Congressional Republicans are applauding the renewed possibility of Justice Department investigation of political dealings between the Clinton/Gore campaign and the Teamsters. “This is an area that is ripe for investigation,” said Michigan GOP Rep. Pete Hoekstra, chairman of a House subcommittee that has been investigating the Teamsters’ failed ‘96 election. “We have found that every time you peel away another layer of what went on with the Teamsters, it gets uglier and uglier.”6
The scandal already has taken a heavy toll. Carey was forced to step down as president and then expelled from the union because of the contribution swap scheme involving liberal advocacy groups. Three of his top campaign aides and a wealthy California businessman behind one liberal fund-raising group have pleaded guilty to taking part in the scheme. And William Hamilton, the union’s former political director, has been indicted on similar charges.

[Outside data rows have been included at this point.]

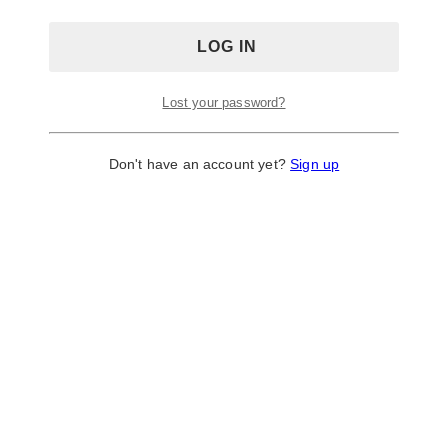
Lost your password?
Don't have an account yet?
Sign up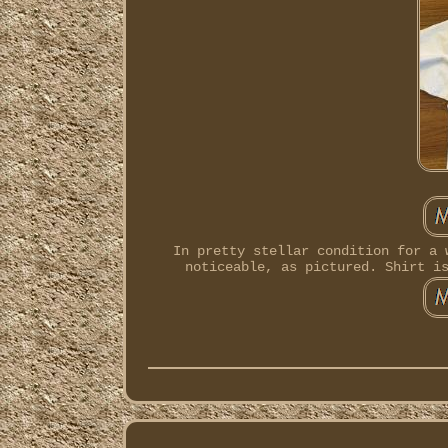
In pretty stellar condition for a 
noticeable, as pictured. Shirt i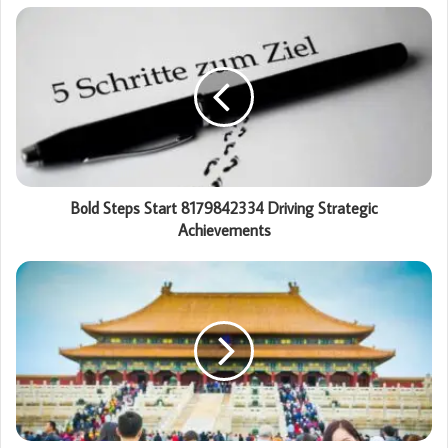
Bold Steps Start 8179842334 Driving Strategic
Achievements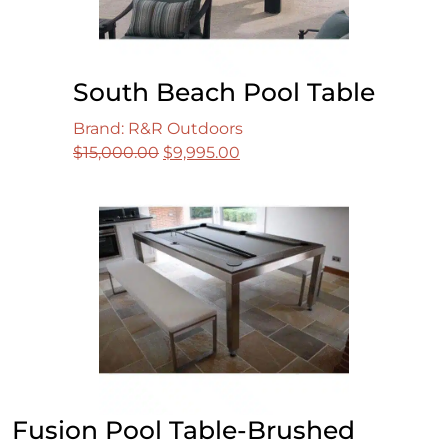
South Beach Pool Table
Brand: R&R Outdoors
Original
Current
$
15,000.00
$
9,995.00
price
price
was:
is:
$15,000.00.
$9,995.00.
Fusion Pool Table-Brushed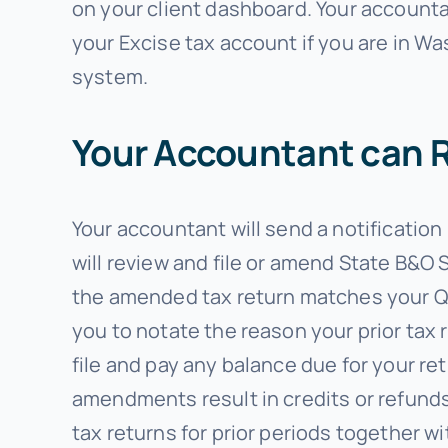
on your client dashboard. Your accountan
your Excise tax account if you are in W
system.
Your Accountant can R
Your accountant will send a notification
will review and file or amend State B&O 
the amended tax return matches your Qu
you to notate the reason your prior tax 
file and pay any balance due for your r
amendments result in credits or refunds
tax returns for prior periods together w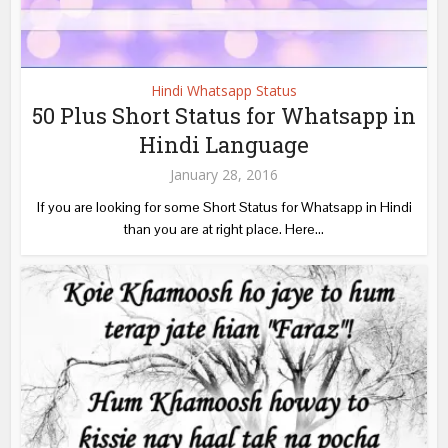
Hindi Whatsapp Status
50 Plus Short Status for Whatsapp in
Hindi Language
January 28, 2016
If you are looking for some Short Status for Whatsapp in Hindi
than you are at right place. Here...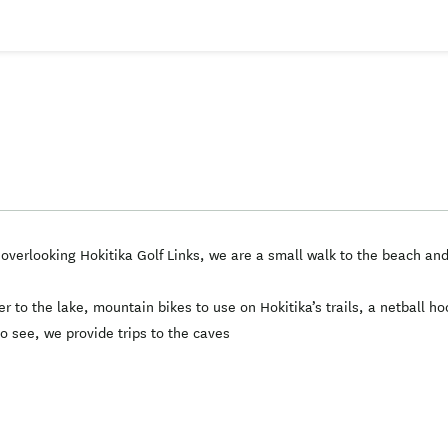
s overlooking Hokitika Golf Links, we are a small walk to the beach a
 to the lake, mountain bikes to use on Hokitika’s trails, a netball h
to see, we provide trips to the caves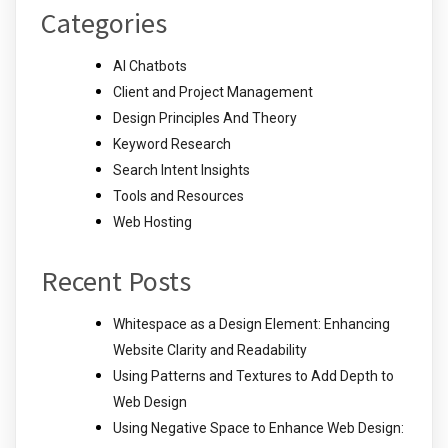
Categories
AI Chatbots
Client and Project Management
Design Principles And Theory
Keyword Research
Search Intent Insights
Tools and Resources
Web Hosting
Recent Posts
Whitespace as a Design Element: Enhancing
Website Clarity and Readability
Using Patterns and Textures to Add Depth to
Web Design
Using Negative Space to Enhance Web Design: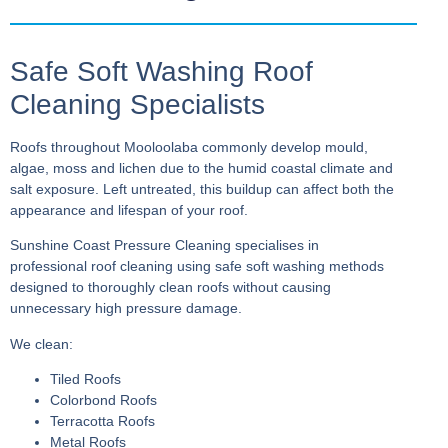
Safe Soft Washing Roof
Cleaning Specialists
Roofs throughout Mooloolaba commonly develop mould,
algae, moss and lichen due to the humid coastal climate and
salt exposure. Left untreated, this buildup can affect both the
appearance and lifespan of your roof.
Sunshine Coast Pressure Cleaning specialises in
professional roof cleaning using safe soft washing methods
designed to thoroughly clean roofs without causing
unnecessary high pressure damage.
We clean:
Tiled Roofs
Colorbond Roofs
Terracotta Roofs
Metal Roofs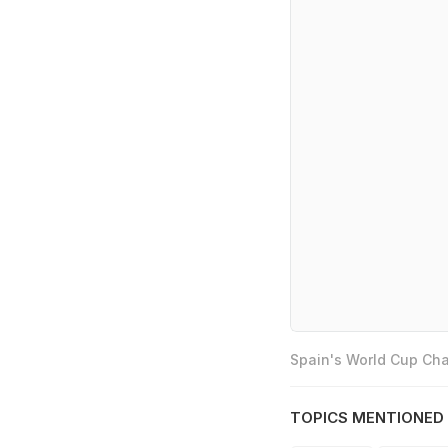
Spain's World Cup Cha
TOPICS MENTIONED 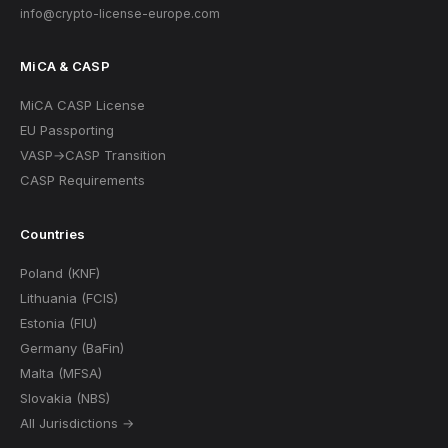
info@crypto-license-europe.com
MiCA & CASP
MiCA CASP License
EU Passporting
VASP→CASP Transition
CASP Requirements
Countries
Poland (KNF)
Lithuania (FCIS)
Estonia (FIU)
Germany (BaFin)
Malta (MFSA)
Slovakia (NBS)
All Jurisdictions →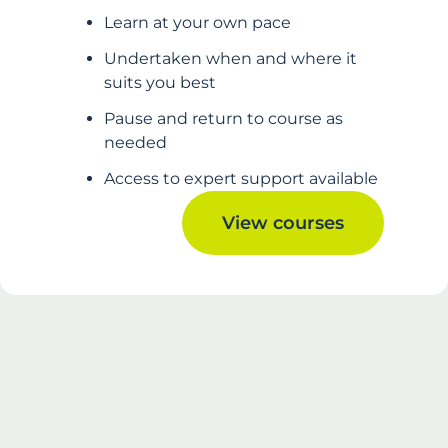
Learn at your own pace
Undertaken when and where it
suits you best
Pause and return to course as
needed
Access to expert support available
View courses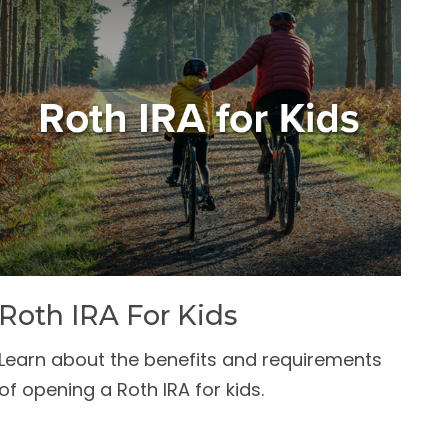
Roth IRA For Kids
Learn about the benefits and requirements
of opening a Roth IRA for kids.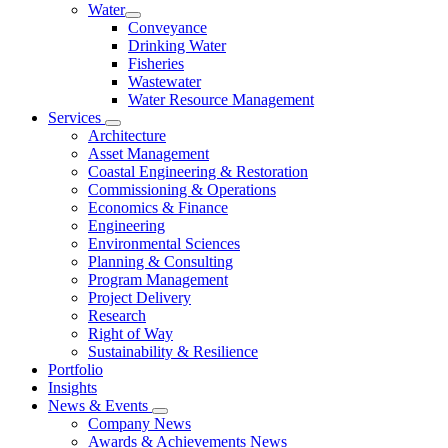
Water
Conveyance
Drinking Water
Fisheries
Wastewater
Water Resource Management
Services
Architecture
Asset Management
Coastal Engineering & Restoration
Commissioning & Operations
Economics & Finance
Engineering
Environmental Sciences
Planning & Consulting
Program Management
Project Delivery
Research
Right of Way
Sustainability & Resilience
Portfolio
Insights
News & Events
Company News
Awards & Achievements News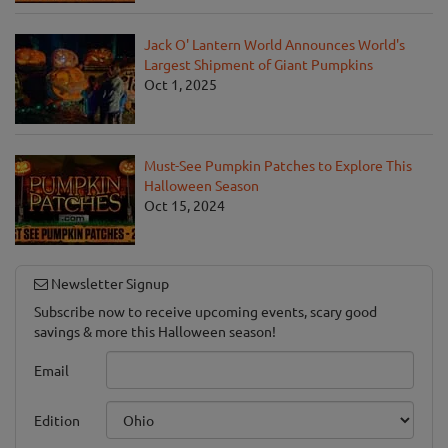
Jack O' Lantern World Announces World's
Largest Shipment of Giant Pumpkins
Oct 1, 2025
Must-See Pumpkin Patches to Explore This
Halloween Season
Oct 15, 2024
Newsletter Signup
Subscribe now to receive upcoming events, scary good
savings & more this Halloween season!
Email
Edition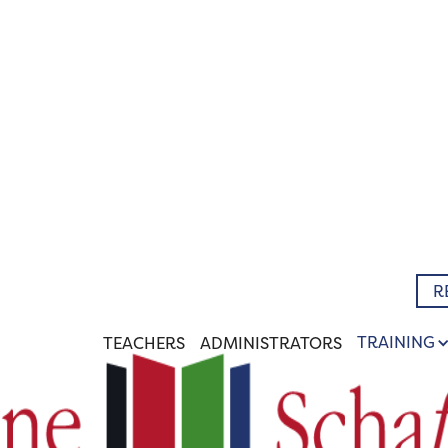
R
TRAINING
TEACHERS
ADMINISTRATORS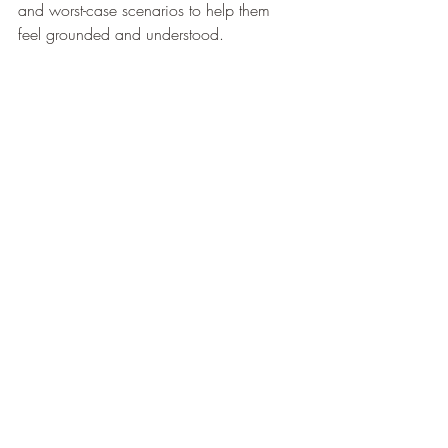
and worst-case scenarios to help them 
feel grounded and understood.  
Love Requires Effort
Love isn’t passive—it’s active. It requires 
effort, awareness, and intentional 
intervention. Soothe your partner by 
showing up for them in ways that 
resonate with their needs, even as those 
needs evolve.  
By listening, observing, and 
communicating, you can offer the comfort 
and support that makes them feel truly 
loved and seen. Remember, love is a 
journey of growth—for both of you.  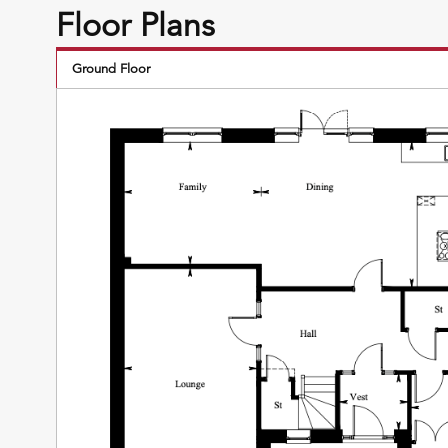
Floor Plans
Ground Floor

Other internal union documents show that the Clinton administration was active in helping the Teamsters in their drive to organize Pony Express, an Atlanta-based package delivery company, and the successful delay of a North American Free Trade Agreement provision that allowed Mexican trucks and drivers to go anywhere in the country.
An independent counsel probably would also look into allegations of a contribution swap involving the Democrats and Carey’s 1996 campaign against James P. Hoffa. According to court documents and a report by the Senate Governmental Affairs Committee, top Clinton reelection campaign fund-raisers agreed to find someone to contribute to Carey’s campaign in exchange for the Teamsters giving thousands of dollars to state Democratic parties.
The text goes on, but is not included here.